_YOUR GOAL:_ Of the entries below, return only those lines from the line with "Return results in <instances>...</instances>. Segment 'colon'." to the line with "See the attached image. Where", exactly, both included.

_EXCERPTED RECORDS:_
□ □ □

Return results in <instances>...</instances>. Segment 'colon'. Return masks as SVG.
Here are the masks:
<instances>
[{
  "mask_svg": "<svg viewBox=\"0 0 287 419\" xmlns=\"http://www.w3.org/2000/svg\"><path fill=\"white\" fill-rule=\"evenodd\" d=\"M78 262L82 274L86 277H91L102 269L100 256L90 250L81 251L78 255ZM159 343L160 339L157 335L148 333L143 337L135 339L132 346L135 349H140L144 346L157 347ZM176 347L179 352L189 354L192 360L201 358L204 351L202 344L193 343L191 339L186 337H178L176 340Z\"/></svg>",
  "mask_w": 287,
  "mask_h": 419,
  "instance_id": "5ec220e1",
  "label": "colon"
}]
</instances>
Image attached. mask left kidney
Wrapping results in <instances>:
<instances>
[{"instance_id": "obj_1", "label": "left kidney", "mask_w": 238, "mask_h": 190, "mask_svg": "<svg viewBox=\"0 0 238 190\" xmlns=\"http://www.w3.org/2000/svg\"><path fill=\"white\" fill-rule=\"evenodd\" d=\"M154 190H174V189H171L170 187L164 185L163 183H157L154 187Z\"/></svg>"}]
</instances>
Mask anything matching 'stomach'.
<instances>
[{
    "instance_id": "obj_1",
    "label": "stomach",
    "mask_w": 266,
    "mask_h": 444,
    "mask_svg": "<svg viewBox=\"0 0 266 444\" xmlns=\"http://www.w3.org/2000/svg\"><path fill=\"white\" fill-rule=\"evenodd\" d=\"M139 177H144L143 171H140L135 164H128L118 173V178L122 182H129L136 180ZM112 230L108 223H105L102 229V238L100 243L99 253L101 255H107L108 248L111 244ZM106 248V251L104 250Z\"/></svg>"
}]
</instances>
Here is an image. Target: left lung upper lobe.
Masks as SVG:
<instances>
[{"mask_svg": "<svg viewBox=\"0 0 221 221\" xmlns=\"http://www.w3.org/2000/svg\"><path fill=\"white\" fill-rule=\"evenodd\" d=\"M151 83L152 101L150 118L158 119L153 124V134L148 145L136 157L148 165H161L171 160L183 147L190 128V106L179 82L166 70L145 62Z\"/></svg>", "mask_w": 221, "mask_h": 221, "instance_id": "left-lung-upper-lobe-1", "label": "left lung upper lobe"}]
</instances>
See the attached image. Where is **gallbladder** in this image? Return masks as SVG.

□ □ □

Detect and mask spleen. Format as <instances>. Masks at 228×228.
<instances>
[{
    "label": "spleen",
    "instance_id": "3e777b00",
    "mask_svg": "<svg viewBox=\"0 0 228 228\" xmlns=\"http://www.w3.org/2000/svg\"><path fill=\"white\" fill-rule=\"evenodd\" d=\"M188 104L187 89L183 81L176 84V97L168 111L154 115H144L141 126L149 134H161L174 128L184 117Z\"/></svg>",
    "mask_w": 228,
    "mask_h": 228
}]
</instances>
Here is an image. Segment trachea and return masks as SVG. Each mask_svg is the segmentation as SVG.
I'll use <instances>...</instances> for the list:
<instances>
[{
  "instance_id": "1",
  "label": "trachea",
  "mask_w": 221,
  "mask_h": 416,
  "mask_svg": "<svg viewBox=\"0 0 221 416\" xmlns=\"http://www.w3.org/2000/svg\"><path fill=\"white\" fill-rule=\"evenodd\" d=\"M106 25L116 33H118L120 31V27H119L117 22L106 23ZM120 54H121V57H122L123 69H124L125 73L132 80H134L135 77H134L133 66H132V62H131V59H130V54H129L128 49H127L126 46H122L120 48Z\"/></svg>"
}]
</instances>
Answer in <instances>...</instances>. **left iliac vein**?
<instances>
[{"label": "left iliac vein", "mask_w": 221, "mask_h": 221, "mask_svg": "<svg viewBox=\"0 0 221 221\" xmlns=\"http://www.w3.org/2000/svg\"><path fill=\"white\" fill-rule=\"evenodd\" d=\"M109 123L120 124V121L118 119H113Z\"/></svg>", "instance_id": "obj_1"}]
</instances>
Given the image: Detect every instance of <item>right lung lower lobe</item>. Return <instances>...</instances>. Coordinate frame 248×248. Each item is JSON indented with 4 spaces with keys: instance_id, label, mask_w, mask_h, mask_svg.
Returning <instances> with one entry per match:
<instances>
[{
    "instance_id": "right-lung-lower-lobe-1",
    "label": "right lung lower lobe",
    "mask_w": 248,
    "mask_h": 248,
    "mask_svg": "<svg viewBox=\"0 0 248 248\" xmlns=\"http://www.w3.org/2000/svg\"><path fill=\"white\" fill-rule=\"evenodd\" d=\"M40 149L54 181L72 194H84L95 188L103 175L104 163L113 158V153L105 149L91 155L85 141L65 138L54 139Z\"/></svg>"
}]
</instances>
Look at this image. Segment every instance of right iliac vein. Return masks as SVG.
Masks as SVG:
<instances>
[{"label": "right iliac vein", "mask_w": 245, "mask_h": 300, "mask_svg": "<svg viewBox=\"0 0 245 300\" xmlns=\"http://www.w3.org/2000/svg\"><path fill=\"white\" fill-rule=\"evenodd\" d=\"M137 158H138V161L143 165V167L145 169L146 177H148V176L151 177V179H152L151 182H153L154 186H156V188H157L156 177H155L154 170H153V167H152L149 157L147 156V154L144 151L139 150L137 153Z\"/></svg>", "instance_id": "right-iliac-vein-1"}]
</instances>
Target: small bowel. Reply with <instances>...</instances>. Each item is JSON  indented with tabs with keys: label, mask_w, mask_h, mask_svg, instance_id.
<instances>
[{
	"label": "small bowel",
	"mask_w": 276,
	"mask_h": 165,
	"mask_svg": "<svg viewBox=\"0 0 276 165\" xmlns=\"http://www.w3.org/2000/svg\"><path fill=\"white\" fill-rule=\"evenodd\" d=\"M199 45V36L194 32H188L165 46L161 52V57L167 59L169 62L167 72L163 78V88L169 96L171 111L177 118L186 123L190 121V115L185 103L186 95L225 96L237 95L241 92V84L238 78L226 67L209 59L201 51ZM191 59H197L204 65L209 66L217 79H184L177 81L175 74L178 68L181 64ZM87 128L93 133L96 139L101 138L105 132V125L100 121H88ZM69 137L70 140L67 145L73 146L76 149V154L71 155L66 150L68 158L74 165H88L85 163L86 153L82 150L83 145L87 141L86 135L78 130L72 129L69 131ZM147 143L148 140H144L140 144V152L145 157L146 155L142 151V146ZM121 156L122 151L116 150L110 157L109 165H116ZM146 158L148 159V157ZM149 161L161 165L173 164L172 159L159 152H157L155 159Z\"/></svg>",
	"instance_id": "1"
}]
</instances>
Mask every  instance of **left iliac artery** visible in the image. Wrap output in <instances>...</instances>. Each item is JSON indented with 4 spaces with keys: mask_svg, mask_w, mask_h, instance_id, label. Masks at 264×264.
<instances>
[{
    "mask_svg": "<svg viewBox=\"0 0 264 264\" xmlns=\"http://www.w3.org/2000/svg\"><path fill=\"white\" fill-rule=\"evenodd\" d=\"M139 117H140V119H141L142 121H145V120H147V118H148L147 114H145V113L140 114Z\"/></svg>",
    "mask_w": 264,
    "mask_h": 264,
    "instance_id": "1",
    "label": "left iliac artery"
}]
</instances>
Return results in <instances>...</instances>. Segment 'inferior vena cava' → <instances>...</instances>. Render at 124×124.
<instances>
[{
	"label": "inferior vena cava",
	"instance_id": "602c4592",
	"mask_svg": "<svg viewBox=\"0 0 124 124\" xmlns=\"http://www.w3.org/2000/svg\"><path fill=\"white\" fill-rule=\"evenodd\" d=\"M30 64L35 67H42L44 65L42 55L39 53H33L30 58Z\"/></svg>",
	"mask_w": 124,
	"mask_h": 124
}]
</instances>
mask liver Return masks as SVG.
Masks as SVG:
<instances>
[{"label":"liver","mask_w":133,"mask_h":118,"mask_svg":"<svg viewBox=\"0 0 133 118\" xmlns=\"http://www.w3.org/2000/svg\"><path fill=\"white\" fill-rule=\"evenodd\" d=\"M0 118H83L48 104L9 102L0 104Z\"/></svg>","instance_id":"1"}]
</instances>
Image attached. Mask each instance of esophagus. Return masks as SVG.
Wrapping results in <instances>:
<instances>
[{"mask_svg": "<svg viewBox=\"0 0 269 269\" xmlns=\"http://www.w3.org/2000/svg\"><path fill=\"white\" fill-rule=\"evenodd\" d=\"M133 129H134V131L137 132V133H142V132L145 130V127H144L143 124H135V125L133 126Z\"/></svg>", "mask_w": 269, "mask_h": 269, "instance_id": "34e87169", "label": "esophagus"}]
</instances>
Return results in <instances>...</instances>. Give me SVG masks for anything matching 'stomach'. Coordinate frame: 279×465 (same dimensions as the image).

□ □ □

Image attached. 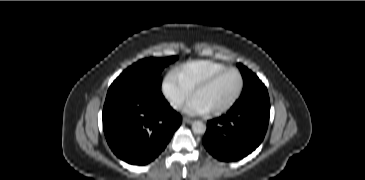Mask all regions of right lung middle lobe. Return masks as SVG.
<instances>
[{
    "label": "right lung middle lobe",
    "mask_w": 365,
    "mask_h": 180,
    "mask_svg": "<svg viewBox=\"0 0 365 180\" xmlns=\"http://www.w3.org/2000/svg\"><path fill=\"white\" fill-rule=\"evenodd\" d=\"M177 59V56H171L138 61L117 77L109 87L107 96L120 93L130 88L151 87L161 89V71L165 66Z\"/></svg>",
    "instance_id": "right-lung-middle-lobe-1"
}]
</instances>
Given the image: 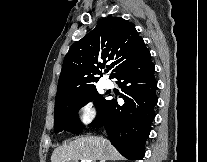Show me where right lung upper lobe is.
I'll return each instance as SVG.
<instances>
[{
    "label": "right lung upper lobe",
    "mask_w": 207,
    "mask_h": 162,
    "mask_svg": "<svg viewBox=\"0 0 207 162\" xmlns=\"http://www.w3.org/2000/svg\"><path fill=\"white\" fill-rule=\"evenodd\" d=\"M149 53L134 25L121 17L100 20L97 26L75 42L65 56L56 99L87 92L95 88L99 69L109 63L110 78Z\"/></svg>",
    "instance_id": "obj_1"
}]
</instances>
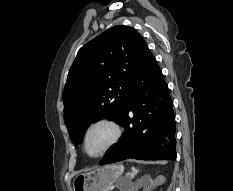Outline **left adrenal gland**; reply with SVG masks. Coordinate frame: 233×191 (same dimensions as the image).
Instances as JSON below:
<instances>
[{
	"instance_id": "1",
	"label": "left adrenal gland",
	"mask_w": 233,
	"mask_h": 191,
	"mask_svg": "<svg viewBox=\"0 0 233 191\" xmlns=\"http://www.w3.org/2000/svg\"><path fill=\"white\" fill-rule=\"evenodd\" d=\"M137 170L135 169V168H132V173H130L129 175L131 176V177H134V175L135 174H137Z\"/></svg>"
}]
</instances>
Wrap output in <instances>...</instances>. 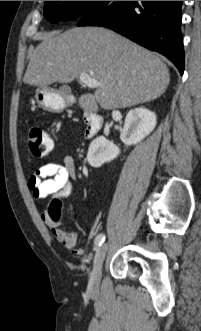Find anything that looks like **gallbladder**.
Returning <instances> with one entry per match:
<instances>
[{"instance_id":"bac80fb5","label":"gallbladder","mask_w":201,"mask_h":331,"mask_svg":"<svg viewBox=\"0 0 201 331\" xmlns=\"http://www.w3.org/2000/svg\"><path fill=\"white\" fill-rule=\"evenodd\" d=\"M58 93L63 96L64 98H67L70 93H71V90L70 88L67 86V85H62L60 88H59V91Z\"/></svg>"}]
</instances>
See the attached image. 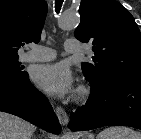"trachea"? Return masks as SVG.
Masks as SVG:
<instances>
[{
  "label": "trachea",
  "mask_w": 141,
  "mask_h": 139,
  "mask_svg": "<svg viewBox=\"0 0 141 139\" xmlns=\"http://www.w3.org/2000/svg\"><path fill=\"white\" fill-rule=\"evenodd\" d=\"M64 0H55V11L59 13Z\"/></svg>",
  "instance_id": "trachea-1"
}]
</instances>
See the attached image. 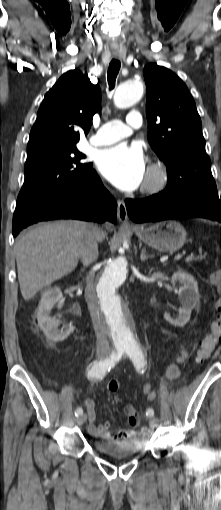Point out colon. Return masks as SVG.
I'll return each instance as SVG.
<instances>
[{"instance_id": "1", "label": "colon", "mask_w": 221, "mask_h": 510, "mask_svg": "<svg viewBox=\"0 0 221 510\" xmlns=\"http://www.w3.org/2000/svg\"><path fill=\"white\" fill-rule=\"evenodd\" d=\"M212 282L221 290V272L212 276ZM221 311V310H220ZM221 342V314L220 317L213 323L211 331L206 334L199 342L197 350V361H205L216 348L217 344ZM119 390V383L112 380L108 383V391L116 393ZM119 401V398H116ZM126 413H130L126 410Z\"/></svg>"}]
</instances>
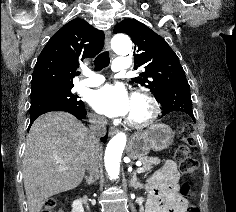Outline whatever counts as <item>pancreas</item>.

□ □ □

_EXERCISE RESULT:_
Return results in <instances>...</instances>. Segment 'colon'. Return masks as SVG.
Here are the masks:
<instances>
[{
  "mask_svg": "<svg viewBox=\"0 0 287 419\" xmlns=\"http://www.w3.org/2000/svg\"><path fill=\"white\" fill-rule=\"evenodd\" d=\"M78 262L82 274L86 277H91L102 269L100 256L90 250L81 251L78 255ZM159 343L160 339L157 335L148 333L143 337L135 339L132 346L135 349H140L144 346L157 347ZM176 347L179 352L189 354L192 360L201 358L204 351L202 344L193 343L191 339L186 337H178L176 340Z\"/></svg>",
  "mask_w": 287,
  "mask_h": 419,
  "instance_id": "5ec220e1",
  "label": "colon"
}]
</instances>
Image attached. mask left kidney
Wrapping results in <instances>:
<instances>
[{"instance_id": "obj_1", "label": "left kidney", "mask_w": 238, "mask_h": 190, "mask_svg": "<svg viewBox=\"0 0 238 190\" xmlns=\"http://www.w3.org/2000/svg\"><path fill=\"white\" fill-rule=\"evenodd\" d=\"M154 190H174V189H171L170 187L164 185L163 183H157L154 187Z\"/></svg>"}]
</instances>
Mask anything matching 'stomach'.
<instances>
[{
    "instance_id": "obj_1",
    "label": "stomach",
    "mask_w": 266,
    "mask_h": 444,
    "mask_svg": "<svg viewBox=\"0 0 266 444\" xmlns=\"http://www.w3.org/2000/svg\"><path fill=\"white\" fill-rule=\"evenodd\" d=\"M139 177H144L143 171H140L135 164H128L118 173V178L122 182H129L136 180ZM112 230L108 223H105L102 229V238L100 243L99 253L101 255H107L108 248L111 244ZM106 248V251L104 250Z\"/></svg>"
}]
</instances>
Here is an image. Target: left lung upper lobe.
Masks as SVG:
<instances>
[{"mask_svg": "<svg viewBox=\"0 0 221 221\" xmlns=\"http://www.w3.org/2000/svg\"><path fill=\"white\" fill-rule=\"evenodd\" d=\"M151 83L152 101L150 118L158 119L153 124V134L148 145L136 157L148 165H161L171 160L183 147L190 128V106L179 82L166 70L145 62Z\"/></svg>", "mask_w": 221, "mask_h": 221, "instance_id": "left-lung-upper-lobe-1", "label": "left lung upper lobe"}]
</instances>
See the attached image. Where is **gallbladder** in this image? Return masks as SVG.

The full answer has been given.